Aldeyra Therapeutics Inc ALDX reported topline results from the Phase 3 INVIGORATE-2 trial of 0.25% reproxalap ophthalmic solution, an investigational new drug, in patients with allergic conjunctivitis.
The trial achieved statistical significance for the primary endpoint and all secondary endpoints.
Also Read: Aldeyra Highlights 12-Month Safety Data Of Reproxalap In Dry Eye Disease Patients.
Relative to patients treated with vehicle, patients treated with reproxalap reported statistically significant ocular itching score reduction across all 11 prespecified primary endpoint comparisons from 110 to 210 minutes in the allergen chamber.

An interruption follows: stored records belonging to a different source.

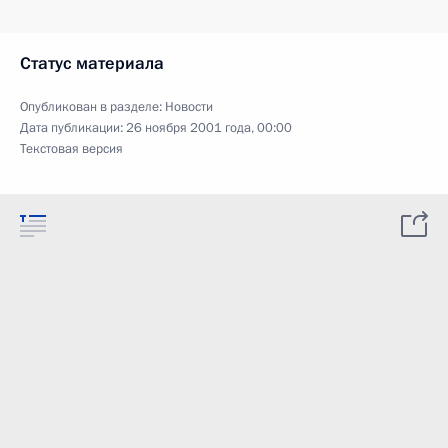
Статус материала
Опубликован в разделе:
Новости
Дата публикации:
26 ноября 2001 года, 00:00
Текстовая версия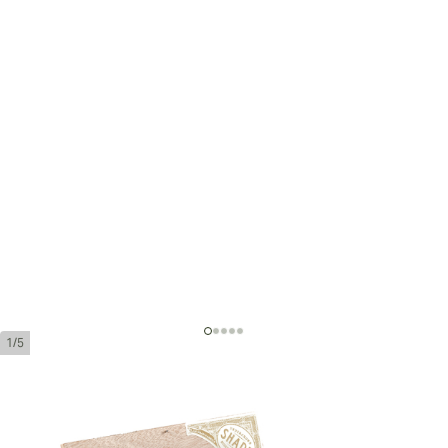
1/5
Liga Undercrown Shade Gran Toro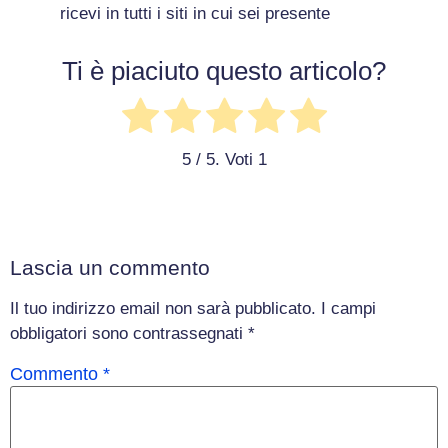
ricevi in tutti i siti in cui sei presente
Ti è piaciuto questo articolo?
5
/ 5. Voti
1
Lascia un commento
Il tuo indirizzo email non sarà pubblicato.
I campi
obbligatori sono contrassegnati
*
Commento
*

The reproxalap-treated patients demonstrated statistically significant reduction from baseline compared to a vehicle for the key secondary endpoint of investigator-assessed ocular redness over the duration of the allergen chamber.
Statistical significance was also achieved for the two secondary endpoints of change from baseline in patient-reported ocular tearing score on a 0‑3 point scale over the duration of the allergen chamber and change from baseline in total ocular severity score over the duration of the allergen chamber.
A New Drug Application of reproxalap for dry eye disease is under FDA review with a PDUFA date of November 23.
Price Action: ALDX shares are up 11% at $11.60 on the last check Thursday.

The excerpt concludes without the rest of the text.